Blandford Camp reopens
In the spring of 1939 with the outbreak of the Second World War just months away, a decision was made to re-establish a military base on Blandford Down. Known as Blandford Camp, the site had been occupied by the Royal Naval Division and then the Royal Air Force during the First World War. However, the base was closed in the early 1920s and all the wooden huts were removed. Even the track of the little used railway branch line between Blandford and the Camp was lifted. Fields next to Blandford Cemetery together with the Milldown were also considered for the site of military bases but in May 1939 Blandford Town Council was told these would not proceed. Work would begin immediately to re-establish Blandford Camp as a military base capable of accommodating several thousand soldiers. First task was to make up and widen Black Lane – the road between the town and Blandford Camp.
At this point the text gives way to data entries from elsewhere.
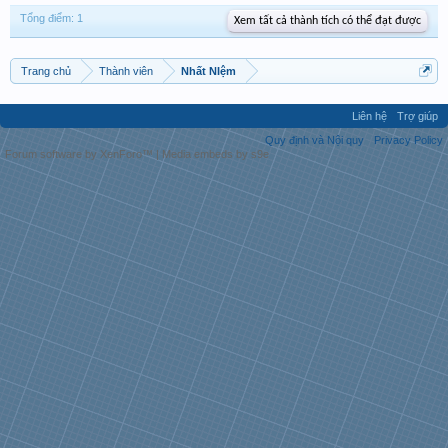
Tổng điểm: 1
Xem tất cả thành tích có thể đạt được
Trang chủ
Thành viên
Nhất NIệm
Liên hệ
Trợ giúp
Quy định và Nội quy
Privacy Policy
Forum software by XenForo™
|
Media embeds by s9e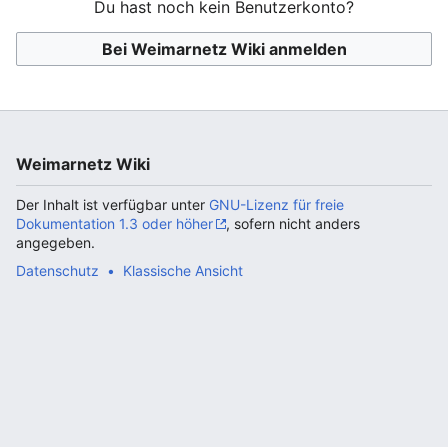
Du hast noch kein Benutzerkonto?
Bei Weimarnetz Wiki anmelden
Weimarnetz Wiki
Der Inhalt ist verfügbar unter
GNU-Lizenz für freie
Dokumentation 1.3 oder höher
, sofern nicht anders
angegeben.
Datenschutz
Klassische Ansicht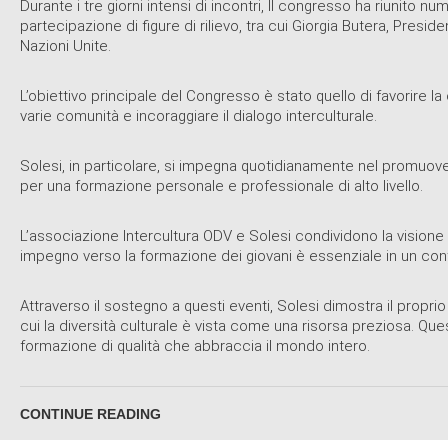
Durante i tre giorni intensi di incontri, Il congresso ha riunito n
partecipazione di figure di rilievo, tra cui Giorgia Butera, Presid
Nazioni Unite.
L’obiettivo principale del Congresso è stato quello di favorire 
varie comunità e incoraggiare il dialogo interculturale.
Solesi, in particolare, si impegna quotidianamente nel promuover
per una formazione personale e professionale di alto livello.
L’associazione Intercultura ODV e Solesi condividono la visione
impegno verso la formazione dei giovani è essenziale in un con
Attraverso il sostegno a questi eventi, Solesi dimostra il propr
cui la diversità culturale è vista come una risorsa preziosa. Q
formazione di qualità che abbraccia il mondo intero.
CONTINUE READING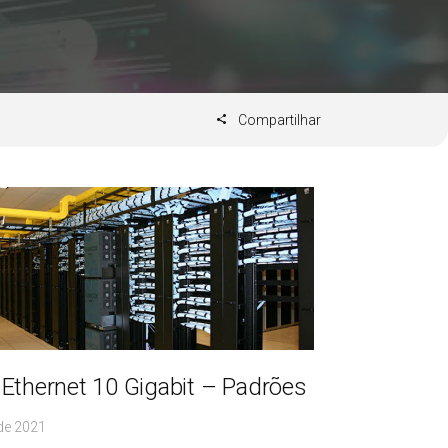
Compartilhar
Ethernet 10 Gigabit – Padrões
de 2021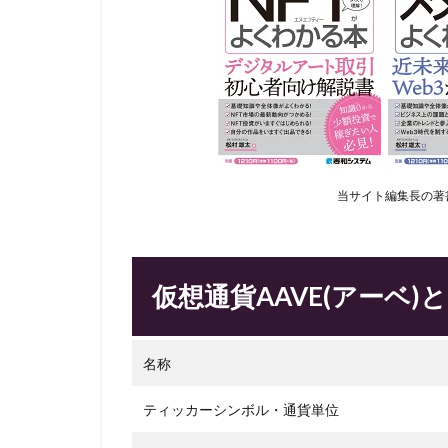
当サイト編集長の著
仮想通貨AAVE(アーベ)
名称
ティッカーシンボル・通貨単位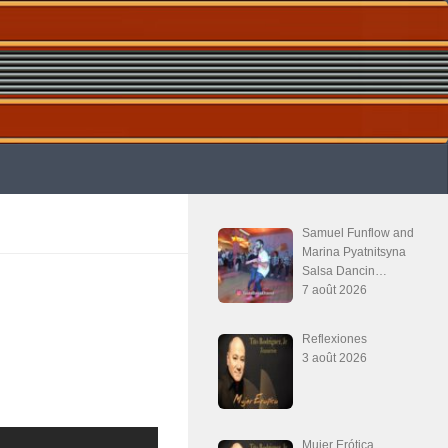
Samuel Funflow and
Marina Pyatnitsyna
Salsa Dancin…
7 août 2026
Reflexiones
3 août 2026
Mujer Erótica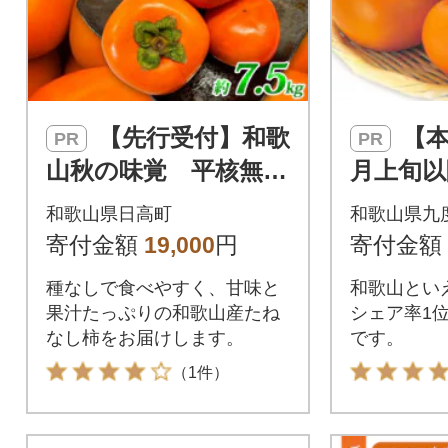
【先行受付】和歌
【本場/2026年10
PR
PR
山秋の味覚 平核無柿
月上旬以
(ひらたねなしがき)
山町産 
和歌山県日高町
和歌山県九
約7.5kg【日高町】
家庭用〉
寄付金額
19,000
円
寄付金額
5kg
種なしで食べやすく、甘味と
和歌山とい
果汁たっぷりの和歌山産たね
シェア率1位
なし柿をお届けします。
です。
（1件）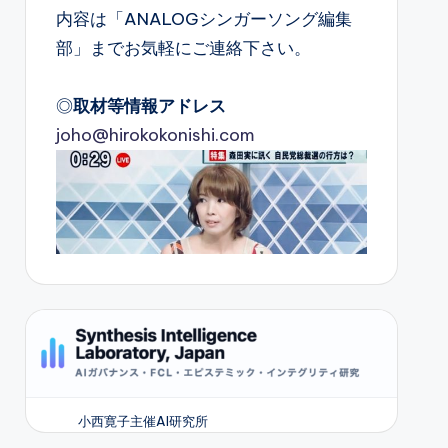
内容は「ANALOGシンガーソング編集
部」までお気軽にご連絡下さい。
◎
取材等情報アドレス
joho@hirokokonishi.com
小西寛子主催AI研究所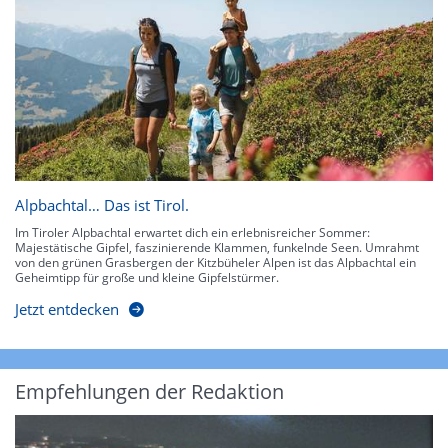
Alpbachtal… Das ist Tirol.
Im Tiroler Alpbachtal erwartet dich ein erlebnisreicher Sommer:
Majestätische Gipfel, faszinierende Klammen, funkelnde Seen. Umrahmt
von den grünen Grasbergen der Kitzbüheler Alpen ist das Alpbachtal ein
Geheimtipp für große und kleine Gipfelstürmer.
Jetzt entdecken
Empfehlungen der Redaktion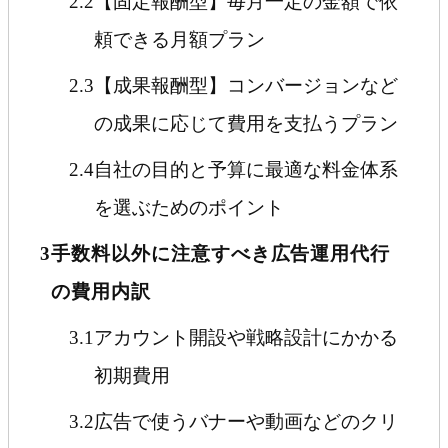
2.2
【固定報酬型】毎月一定の金額で依
頼できる月額プラン
2.3
【成果報酬型】コンバージョンなど
の成果に応じて費用を支払うプラン
2.4
自社の目的と予算に最適な料金体系
を選ぶためのポイント
3
手数料以外に注意すべき広告運用代行
の費用内訳
3.1
アカウント開設や戦略設計にかかる
初期費用
3.2
広告で使うバナーや動画などのクリ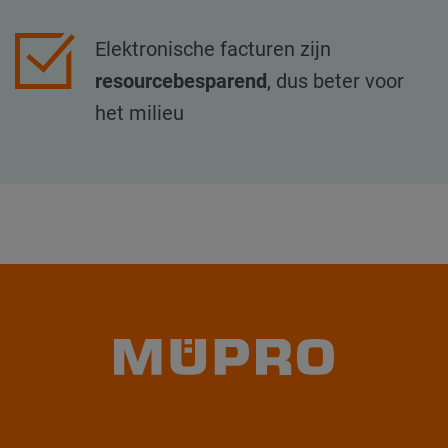
Elektronische facturen zijn
resourcebesparend
, dus beter voor
het milieu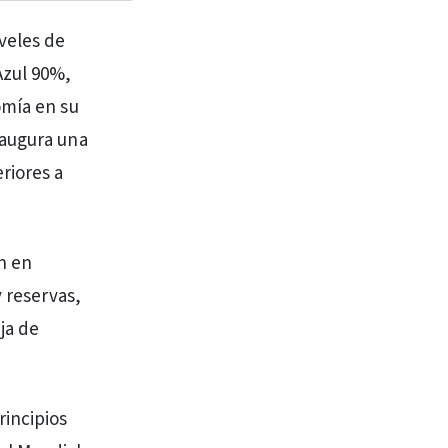
iveles de
Azul 90%,
omía en su
 augura una
riores a
n en
y reservas,
ja de
incipios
An urgent call went out to local labour exchanges for the recruitment of carpenters and labourers. Tradesmen were offered attractive pay rates for a 48 hour week with unlimited overtime. The Bournemouth Master Builders Association protested at these ‘high rates of pay’ and as a consequence they were reduced. By early June several hundred construction workers had begun work at Blandford Camp. However, it appears that the changes to pay rates prompted them to down tools. Worker representatives reopened negotiations with the employers. A mass meeting was organised where the representatives had decided to recommend acceptance of revised offer. A car with a loud speaker was ordered from Bournemouth for the mass meeting and it was decided to use a hut’s base being constructed as a platform.
Also arriving early that morning from Bournemouth was a 45 year-old man who claimed he worked at the Camp. He stood in the middle of the road stopping all the workmen’s buses urging them to not enter the site. According to a canteen lady, he told the canteen workers that if they did not join the strike the Camp would be burnt down. At the mass meeting, he was heard to shout out:
‘Stay on strike lads. Your chairman wants you to go back to work but you don’t want to, do you? You want your three shillings & six pence!’
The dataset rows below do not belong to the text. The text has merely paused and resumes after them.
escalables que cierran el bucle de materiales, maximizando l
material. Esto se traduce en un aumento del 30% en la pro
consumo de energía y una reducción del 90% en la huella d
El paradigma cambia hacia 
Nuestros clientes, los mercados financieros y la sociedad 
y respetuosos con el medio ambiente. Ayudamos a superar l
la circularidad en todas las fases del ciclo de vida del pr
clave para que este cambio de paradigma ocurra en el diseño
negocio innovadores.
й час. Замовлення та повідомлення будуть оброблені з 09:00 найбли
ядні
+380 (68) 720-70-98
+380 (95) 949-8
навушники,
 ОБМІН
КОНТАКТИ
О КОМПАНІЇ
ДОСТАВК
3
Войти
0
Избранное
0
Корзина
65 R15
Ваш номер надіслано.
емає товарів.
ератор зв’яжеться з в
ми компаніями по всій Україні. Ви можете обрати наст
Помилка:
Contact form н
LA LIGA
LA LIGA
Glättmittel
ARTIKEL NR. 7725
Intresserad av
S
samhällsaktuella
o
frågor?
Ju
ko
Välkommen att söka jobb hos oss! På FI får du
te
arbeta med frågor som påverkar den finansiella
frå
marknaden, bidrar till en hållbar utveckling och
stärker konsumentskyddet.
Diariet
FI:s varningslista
It was also reported the 45 year-old urged that picketing be organised and that deputations travel to army bases at Bovington and Tidworth to encourage them to join the strike.
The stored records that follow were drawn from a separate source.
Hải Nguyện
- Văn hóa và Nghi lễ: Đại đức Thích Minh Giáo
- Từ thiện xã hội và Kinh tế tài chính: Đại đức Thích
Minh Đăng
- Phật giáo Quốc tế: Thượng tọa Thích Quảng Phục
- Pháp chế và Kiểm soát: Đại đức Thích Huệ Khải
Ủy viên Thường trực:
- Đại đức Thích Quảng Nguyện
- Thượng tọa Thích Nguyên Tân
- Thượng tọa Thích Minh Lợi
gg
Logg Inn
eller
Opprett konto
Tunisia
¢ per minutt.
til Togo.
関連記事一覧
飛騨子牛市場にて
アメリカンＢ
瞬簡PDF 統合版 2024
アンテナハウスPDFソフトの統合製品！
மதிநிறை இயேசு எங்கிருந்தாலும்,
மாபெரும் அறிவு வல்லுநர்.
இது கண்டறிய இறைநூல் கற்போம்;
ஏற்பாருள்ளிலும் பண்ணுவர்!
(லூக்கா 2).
A crowd member challenged the 45 year-old claiming he did not work on the site which he denied. However, no-one recognised him and then he had to leave the meeting for his own safety. The Western Gazette of Friday 30th June 1939 reported on the involvement of an ‘agitator’ who was charged with ‘interfering with the arrangements between employers and the men’s representatives which caused a breach of the peace.’ He denied claims that he was a member of the Communist Party but said he worked as a reporter for the newspaper the Daily Worker. It had been founded in 1930 as a paper representing the Central Committee of the Communist Party of Great Britain. At Blandford Police Court he was found guilty, fined and ordered not to return to Blandford Camp which he agreed.
The first soldiers arrived at Blandford Camp in July 1939 and the Camp then received a visit from Chief of the Imperial General Staff Viscount Gort who would shortly be appointed as Commander-in -Chief of the British Expeditionary Force. A few months later Gort would be taken off the Dunkirk beaches by the minesweeper HMS Hebe as his defeated British forces withdrew from France.